In a certain population, 15% of the people have Rh-negative blood. A blood bank serving this population receives 100 blood donors on a particular day.
So my teacher posted a solution to a problem below which solves the probability of getting 10 or less donors that are Rh-negative. I was wondering if I wanted to instead find the probability of 10 or MORE donors that are Rh-negative, how would I do so?
This was my attempt from following the teacher's logic
p(x≥10) = p(x>9.5) = 1 - p(Z>((9.5-17.1)/3.745)) = 1 - (Z>-2.03) = 1 - 0.2118 = 0.7882
Can someone confirm if I did this right, and if not, teach me how? I'm still a little lost.
$\underline{\textrm{Edit}}$:
Your flaw was that you´ve omitted a $0$: $P(Z>-2.03)=1-P(Z\color{blue}<-2.03)=1- 0.\color{red}02118=0.97882\approx 0.979$
Also note the blue inquality sign.
If you want to calculate a probability of a discrete random variable $X$ that is $x$ or more we have the following relation: $P(X\geq x)=1-P(X\leq x-1)$. Here we can apply the central limit theorem with $\mu=100\cdot 0.15=15$ and $\sigma=\sqrt{100\cdot 0.15\cdot 0.85}=3.57071$
In general if X is discrete we have $P(X\geq x)=1-P(X\leq x-1)\approx 1-\Phi\left( \frac{x-1+0.5-\mu}{\sigma}\right)$, where $0.5$ is the continuity correction factor.
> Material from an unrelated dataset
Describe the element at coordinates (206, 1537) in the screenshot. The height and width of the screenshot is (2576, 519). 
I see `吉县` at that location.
Inserting the values we obtain
$$P(X\geq 10)\approx 1-\Phi\left( \frac{10-1+0.5-15}{3.57071}\right)=1-\Phi\left( -1.54\right)=1-(1-\Phi\left( 1.54\right))=\Phi\left( 1.54\right)=0.93822\approx 93.8\%$$.
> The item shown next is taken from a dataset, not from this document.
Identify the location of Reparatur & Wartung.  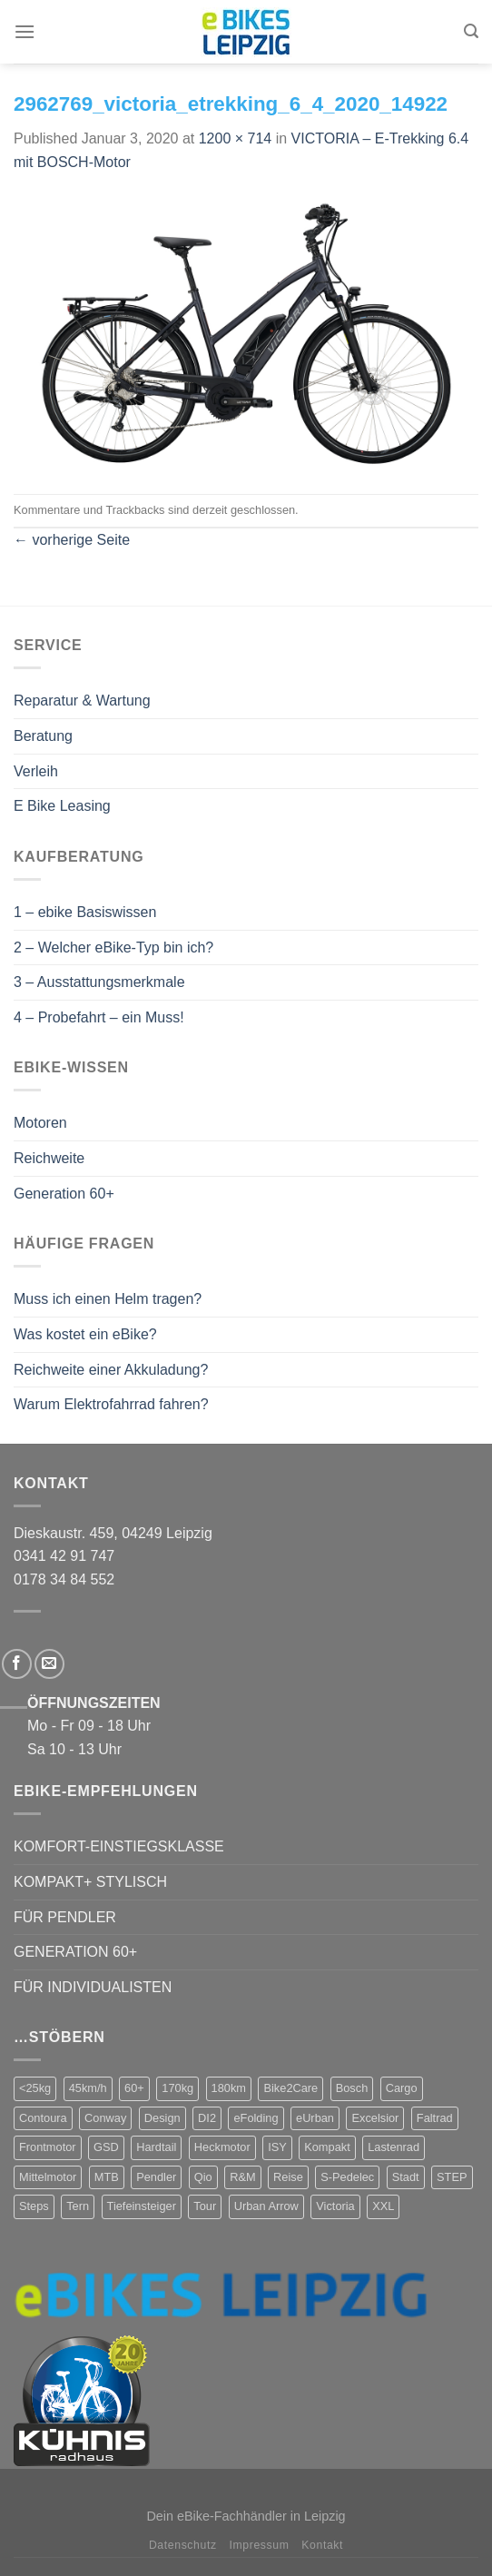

This is an approximation only. There are some thumb rules that allow us to apply the central limit theorem. One is that $\sigma^2>9\Rightarrow \sigma>3$. Since $\sigma=3.57071$ is not far away from $3$ we can suspect that the approximtion is not very good. The probability calculated with the binomial distribution is $94.49\%$.
Your attempt was almost right. $P(X\geq 10)=1-P\left( Z\leq \frac{10-1+0.5-17.1}{3.745}\right)=$ $1-P\left( Z\leq \frac{9.5-17.1}{3.745}\right)=1 -P(Z\leq -2.03)$.
Therefore $P(X\geq 10)\approx 1-\Phi\left(-2.03\right)=\Phi\left(2.03\right)$. If we use a table we can read off that $\Phi\left(2.03\right)=0.97882\approx 97.9\%$
Again this is not a very good approximation if we compare it with the (exact) result of BruceT which is $0.9907826\approx 99.1\%$. It depends on the purpose of the calculation if the approximated result is sufficiently accurate enough.